When I began writing Analyzing the Prescotts, I was knee deep in research for my Ph.D. dissertation. I studied works (fiction, nonfiction, poetry, memoir) written by transgender authors, pre- and post-transition. The stories that arose from each of the writers’ works often revealed a fear of revealing their true selves, primarily because the pain they endured ranged from being disowned by their families to being brutally beaten by thugs. I knew the only way to share the story with readers was to write a novel and to anchor the tale with characters they could relate to and to relate statistics that were real and recognizable.
In a report released by the U.S. Department of Justice in June 2022, the researchers stated that “[P]ersons who identified as lesbian or gay experienced 43.5 victimizations per 1,000 persons age 16 or older, more than twice the rate among persons who identified as straight….” and that, against transgender persons, the number rises to 51.5 victimizations. Half of trans people have been brutalized and reported it. I would suspect the number to be even higher since some transgender people do not report the abuse they experience (or that members of their community do), because of fear of reprisal.

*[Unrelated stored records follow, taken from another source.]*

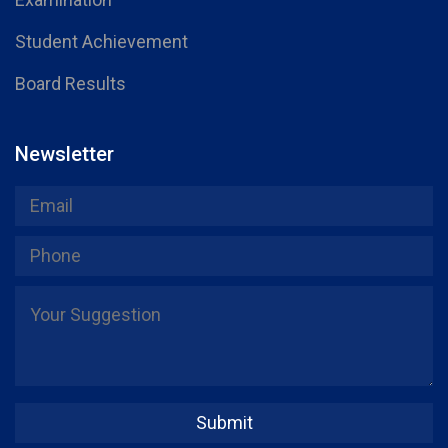
Student Achievement
Board Results
Newsletter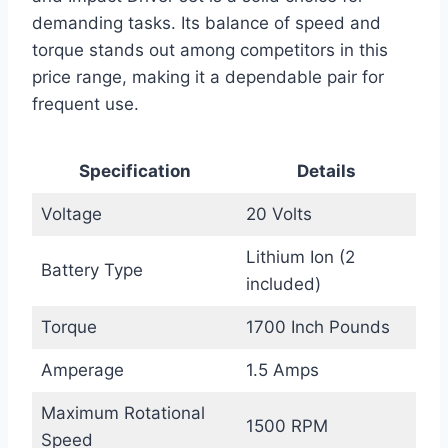
demanding tasks. Its balance of speed and
torque stands out among competitors in this
price range, making it a dependable pair for
frequent use.
Specification
Details
Voltage
20 Volts
Lithium Ion (2
Battery Type
included)
Torque
1700 Inch Pounds
Amperage
1.5 Amps
Maximum Rotational
1500 RPM
Speed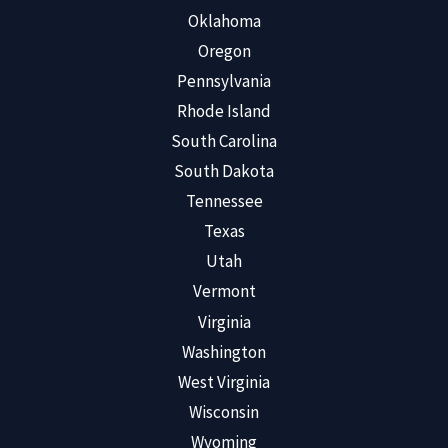
Oklahoma
Oregon
Pennsylvania
Rhode Island
South Carolina
South Dakota
Tennessee
Texas
Utah
Vermont
Virginia
Washington
West Virginia
Wisconsin
Wyoming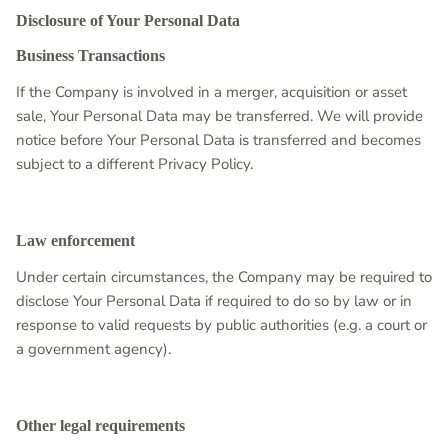
Disclosure of Your Personal Data
Business Transactions
If the Company is involved in a merger, acquisition or asset
sale, Your Personal Data may be transferred. We will provide
notice before Your Personal Data is transferred and becomes
subject to a different Privacy Policy.
Law enforcement
Under certain circumstances, the Company may be required to
disclose Your Personal Data if required to do so by law or in
response to valid requests by public authorities (e.g. a court or
a government agency).
Other legal requirements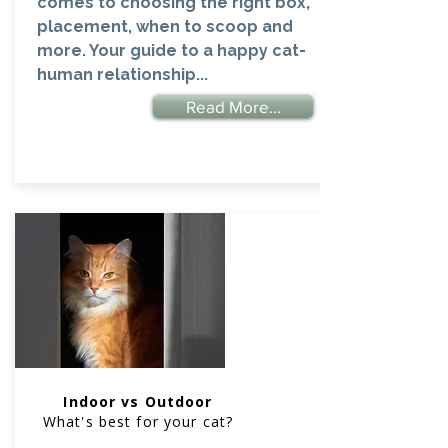
comes to choosing the right box,
placement, when to scoop and
more. Your guide to a happy cat-
human relationship...
Read More...
Indoor vs Outdoor
What's best for your cat?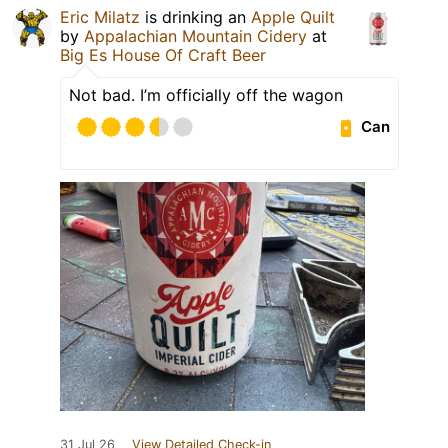
Eric Milatz
is drinking an
Apple Quilt
by
Appalachian Mountain Cidery
at
Big Es House Of Craft Beer
Not bad. I’m officially off the wagon
Can
31 Jul 26
View Detailed Check-in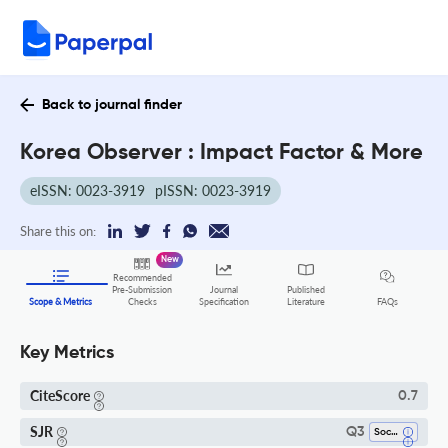
Back to journal finder
Korea Observer : Impact Factor & More
eISSN: 0023-3919
pISSN: 0023-3919
Share this on:
New
Recommended
Pre-Submission
Journal
Published
FAQs
Scope & Metrics
Checks
Specification
Literature
Key Metrics
CiteScore
0.7
SJR
Q3
Social Sciences (all)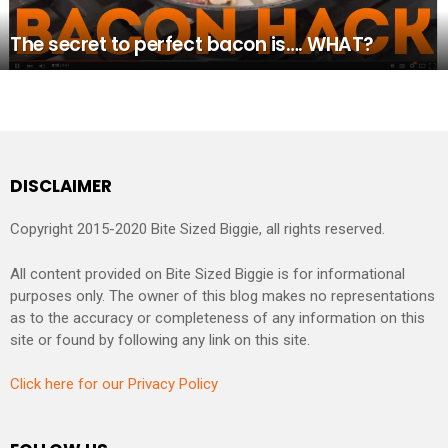
The secret to perfect bacon is…. WHAT?
DISCLAIMER
Copyright 2015-2020 Bite Sized Biggie, all rights reserved.
All content provided on Bite Sized Biggie is for informational
purposes only. The owner of this blog makes no representations
as to the accuracy or completeness of any information on this
site or found by following any link on this site.
Click here for our Privacy Policy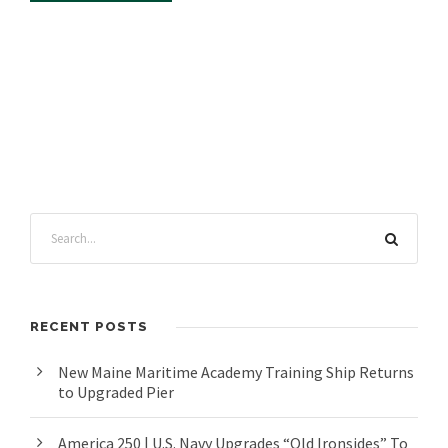
RECENT POSTS
New Maine Maritime Academy Training Ship Returns
to Upgraded Pier
America 250 | U.S. Navy Upgrades “Old Ironsides” To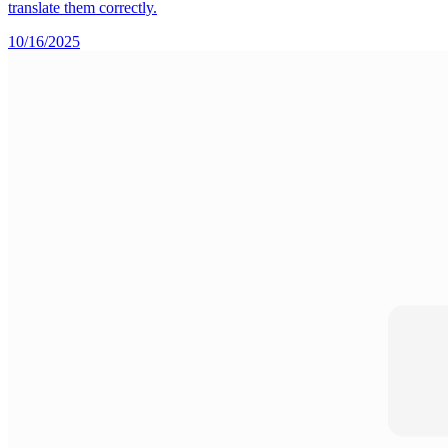
translate them correctly.
10/16/2025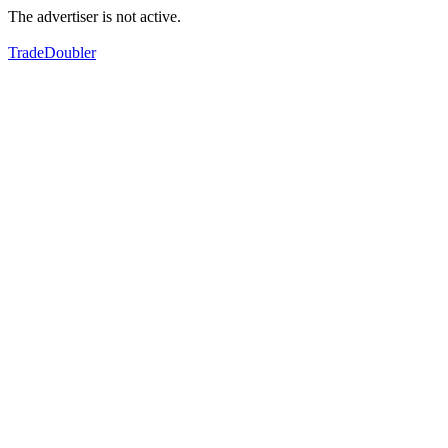
The advertiser is not active.
TradeDoubler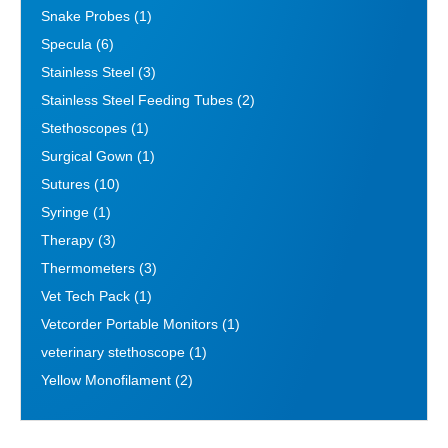
Snake Probes
(1)
Specula
(6)
Stainless Steel
(3)
Stainless Steel Feeding Tubes
(2)
Stethoscopes
(1)
Surgical Gown
(1)
Sutures
(10)
Syringe
(1)
Therapy
(3)
Thermometers
(3)
Vet Tech Pack
(1)
Vetcorder Portable Monitors
(1)
veterinary stethoscope
(1)
Yellow Monofilament
(2)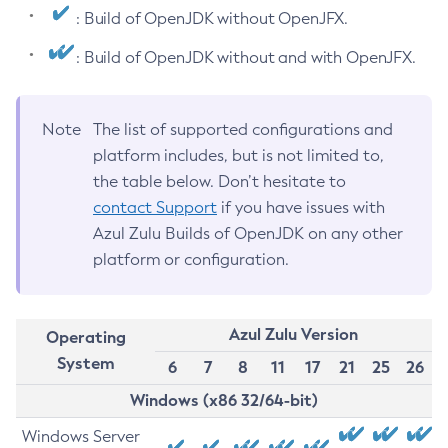
: Build of OpenJDK without OpenJFX.
: Build of OpenJDK without and with OpenJFX.
Note
The list of supported configurations and
platform includes, but is not limited to,
the table below. Don’t hesitate to
contact Support
if you have issues with
Azul Zulu Builds of OpenJDK on any other
platform or configuration.
Azul Zulu Version
Operating
System
6
7
8
11
17
21
25
26
Windows (x86 32/64-bit)
Windows Server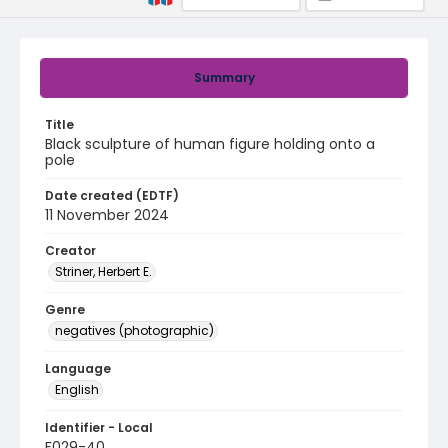
Summary
Title
Black sculpture of human figure holding onto a
pole
Date created (EDTF)
11 November 2024
Creator
Striner, Herbert E.
Genre
negatives (photographic)
Language
English
Identifier - Local
F029-40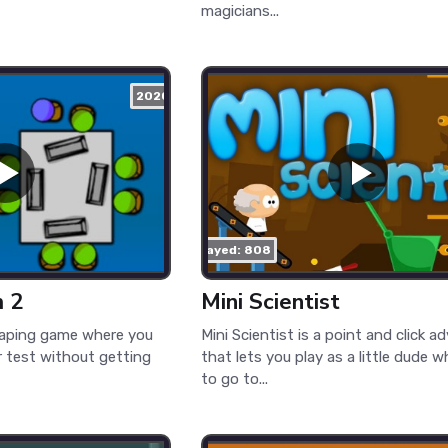
magicians...
2020
played: 808
m 2
Mini Scientist
caping game where you
Mini Scientist is a point and click a
 test without getting
that lets you play as a little dude
to go to...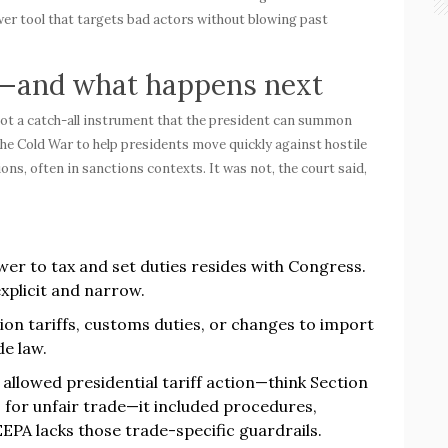
er tool that targets bad actors without blowing past
d—and what happens next
 not a catch-all instrument that the president can summon
e Cold War to help presidents move quickly against hostile
ons, often in sanctions contexts. It was not, the court said,
wer to tax and set duties resides with Congress.
xplicit and narrow.
ion tariffs, customs duties, or changes to import
e law.
llowed presidential tariff action—think Section
1 for unfair trade—it included procedures,
EEPA lacks those trade-specific guardrails.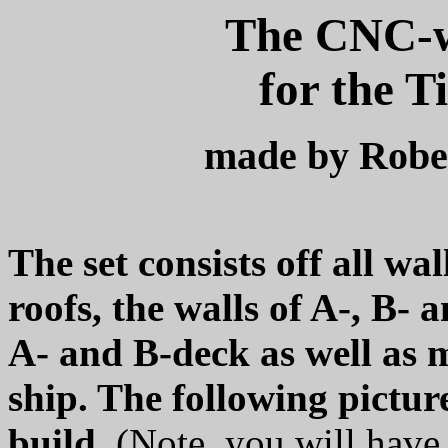
The CNC-wa
for the T
made by Robe
The set consists off all wal
roofs, the walls of A-, B- 
A- and B-deck as well as m
ship. The following pictu
build.
(Note, you will have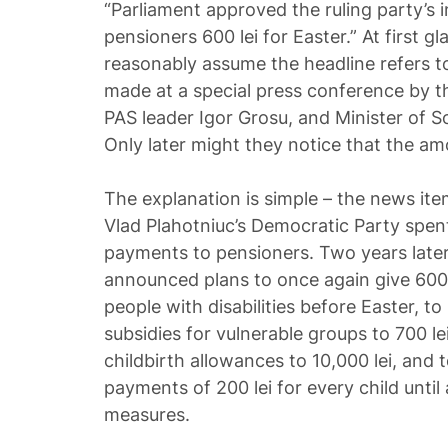
“Parliament approved the ruling party’s ini
pensioners 600 lei for Easter.” At first g
reasonably assume the headline refers 
made at a special press conference by t
PAS leader Igor Grosu, and Minister of So
Only later might they notice that the a
The explanation is simple – the news it
Vlad Plahotniuc’s Democratic Party spent
payments to pensioners. Two years later
announced plans to once again give 600 l
people with disabilities before Easter, t
subsidies for vulnerable groups to 700 le
childbirth allowances to 10,000 lei, and
payments of 200 lei for every child unti
measures.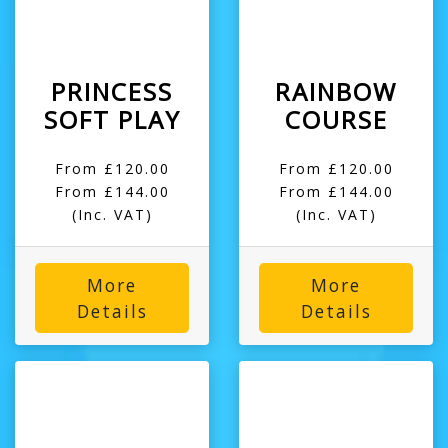
PRINCESS
RAINBOW
SOFT PLAY
COURSE
From £120.00
From £120.00
From £144.00
From £144.00
(Inc. VAT)
(Inc. VAT)
More
More
Details
Details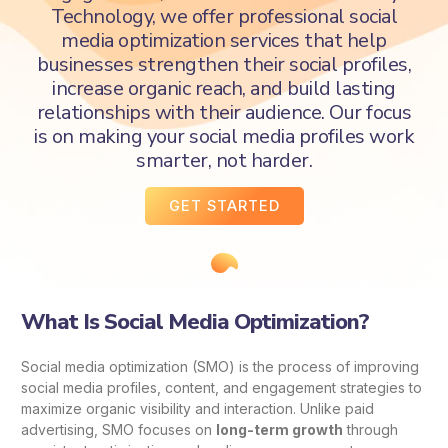
Technology, we offer professional social
media optimization services that help
businesses strengthen their social profiles,
increase organic reach, and build lasting
relationships with their audience. Our focus
is on making your social media profiles work
smarter, not harder.
GET STARTED
What Is Social Media Optimization?
Social media optimization (SMO) is the process of improving
social media profiles, content, and engagement strategies to
maximize organic visibility and interaction. Unlike paid
advertising, SMO focuses on
long-term growth
through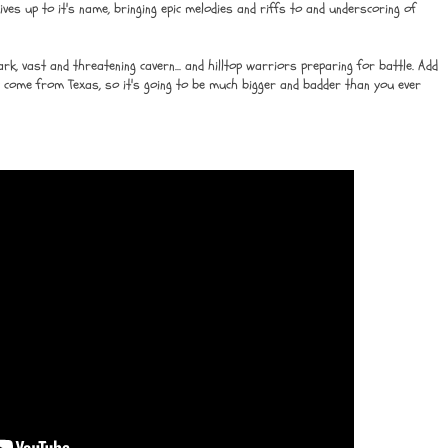
ives up to it's name, bringing epic melodies and riffs to and underscoring of
k, vast and threatening cavern... and hilltop warriors preparing for battle. Add
 come from Texas, so it's going to be much bigger and badder than you ever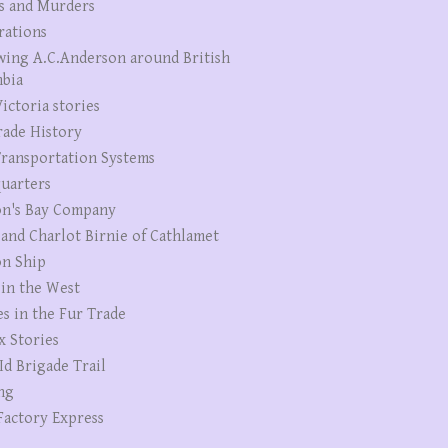
s and Murders
rations
wing A.C.Anderson around British
bia
ictoria stories
rade History
ransportation Systems
uarters
n's Bay Company
 and Charlot Birnie of Cathlamet
n Ship
 in the West
es in the Fur Trade
x Stories
Id Brigade Trail
ng
Factory Express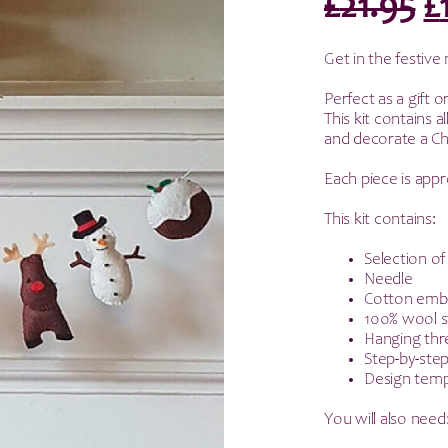
O
£
21.95
£
p
Get in the festiv
w
Perfect as a gift o
This kit contains 
£
and decorate a Chr
Each piece is ap
This kit contains:
Selection of
Needle
Cotton embr
100% wool s
Hanging thr
Step-by-step
Design temp
You will also need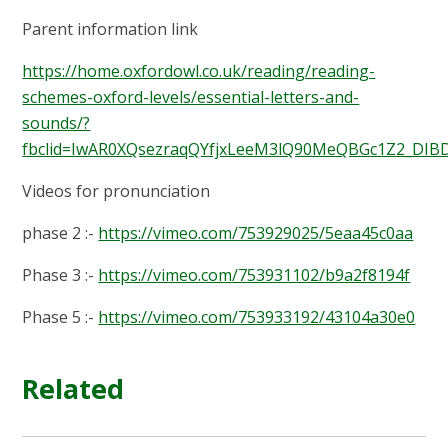
Parent information link
https://home.oxfordowl.co.uk/reading/reading-
schemes-oxford-levels/essential-letters-and-
sounds/?
fbclid=IwAR0XQsezraqQYfjxLeeM3lQ90MeQBGc1Z2_DI
Videos for pronunciation
phase 2 :-
https://vimeo.com/753929025/5eaa45c0aa
Phase 3 :-
https://vimeo.com/753931102/b9a2f8194f
Phase 5 :-
https://vimeo.com/753933192/43104a30e0
Related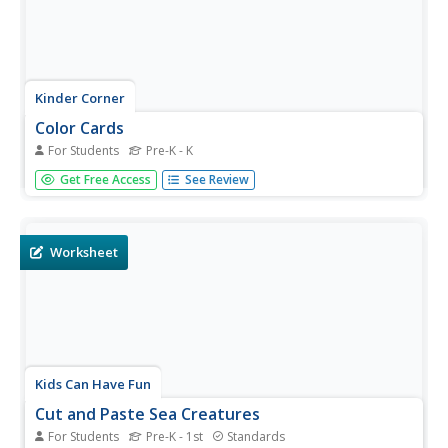
Kinder Corner
Color Cards
For Students
Pre-K - K
Reinforce color recognition with a set of cards that offer
Get Free Access
See Review
color words on a corresponding colored background.
Colors in focus are red, orange, yellow, green, blue,
purple, black, and brown.
Worksheet
Kids Can Have Fun
Cut and Paste Sea Creatures
For Students
Pre-K - 1st
Standards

Not only are members of the LGBTQ community some of the most maligned, but trans people have an extremely high attempted suicide rate (80% or more). More than 50% have considered it while 28% attempt suicide. These rates differ drastically, depending upon the region gathering the statistics.
These figures are simply tragic.
In a recent New York Times article, a control group of transgender people mentioned that they do want to be safe, whether or not they are understood. That is a simple request, and one that I actively considered when writing my new novel. The Prescott family, the central characters in the novel, suffers individual cases of identity issues, each of them struggling to understand their role as members of a fractured family, but Hailey (the trans father) is the one who knows best what she wants: to live as her female self.
There are few trans people who live happily-ever-after stories. Most of the stories are rollercoasters of an emotional life. Struggle is the name of the game. However, as a writer, I realized that the reading public would not understand those stories unless they were drawn into a tale populated by people with whom they might identify. And I needed to reveal the regularity of abuse the trans community experiences.
North Carolina, where my story is set, has been besieged by hate crimes against the LGBTQ communities and in an article written for IndyWeek, a newspaper based in Durham, the author Joe Killian points out that a series of bills that would protect members of the trans community were filed but never came to a vote. The issue has become a political one, and the control is held by the majority political party.
Analyzing the Prescotts attempts to not only expose the ways families cope when one member changes their role within the family but also to offer the reader the opportunity to see how the understanding of gender changes depending on one’s perspective. Perhaps, the novel can help open lines of communication about the abuse and violence happening on a daily basis to members of the LGBTQ+ community. And maybe, just maybe, once people begin to understand that a person’s gender is their own concern and not a threat to others, the rate of violence and suicide will go down.